От новостей городских снова перешли к семейным, Всех перебрали.
— А Женя как, зажила у нее нога? — поинтересовалась Ксения Степановна, заметив, что дед почему-то умалчивает о своей любимице.
Старик замялся. Почувствовав что-то неладное, дочь перевела было разговор на знакомых, но Юнона, до сих пор в беседе не участвовавшая, сразу оживилась:
— А что, что такое, дедушка, с Женей? Что-нибудь случилось?

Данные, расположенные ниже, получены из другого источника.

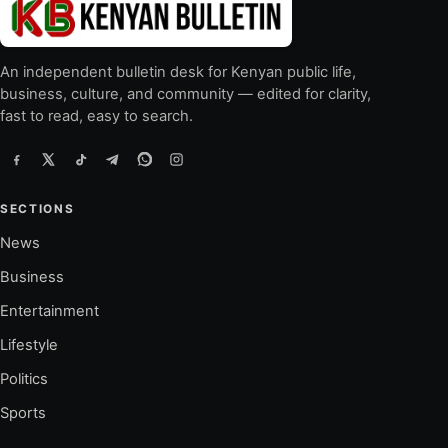
An independent bulletin desk for Kenyan public life,
business, culture, and community — edited for clarity,
fast to read, easy to search.
SECTIONS
News
Business
Entertainment
Lifestyle
Politics
Sports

Степан Михайлович нехотя стал рассказывать. Прослушав, Ксения поинтересовалась только:
— А что же немец этот, перешел он к нам или нет?
— Какие ты глупости, мама, спрашиваешь] — запальчиво сказала Юнона. — Разве не ясно, что его гестапо послало? У нас где — в Иванове, в глубоком тылу, — и то двоих расшифровали: самолеты на объекты наводили… Ай-яй-яй, ну и дела у вас, дедушка! И ведь подумать только, была комсомолка…
— Почему была? Она и сейчас комсомолка! — с тревогой и обидой заявил дед.
— Как? Ее еще в комсомоле держат? — чуть ли не вскрикнула Юнона. — И это теперь, когда бдительность прежде всего! Да я бы с ней за то, что она якшалась с людоедами… я бы ее…
Девушка не находила слов.
— Оно, конечно, волкодав всегда прав, а людоед нет, — дипломатично начал Степан Михайлович, пытаясь смягчить остроту разговора. — Только какой же он людоед: отец — коммунист, Гитлером в лагерь посаженный, сам был юнгштурмовцем… Нет, он не враг.
— Раз на нашу землю с оружием в руках пришел — враг… Отец — коммунист! Какое наглое вранье!.. Ну, Женька, ладно, тут мне все ясно. А вот чем тебя, дедушка, на старости лет фрицы так задобрили?!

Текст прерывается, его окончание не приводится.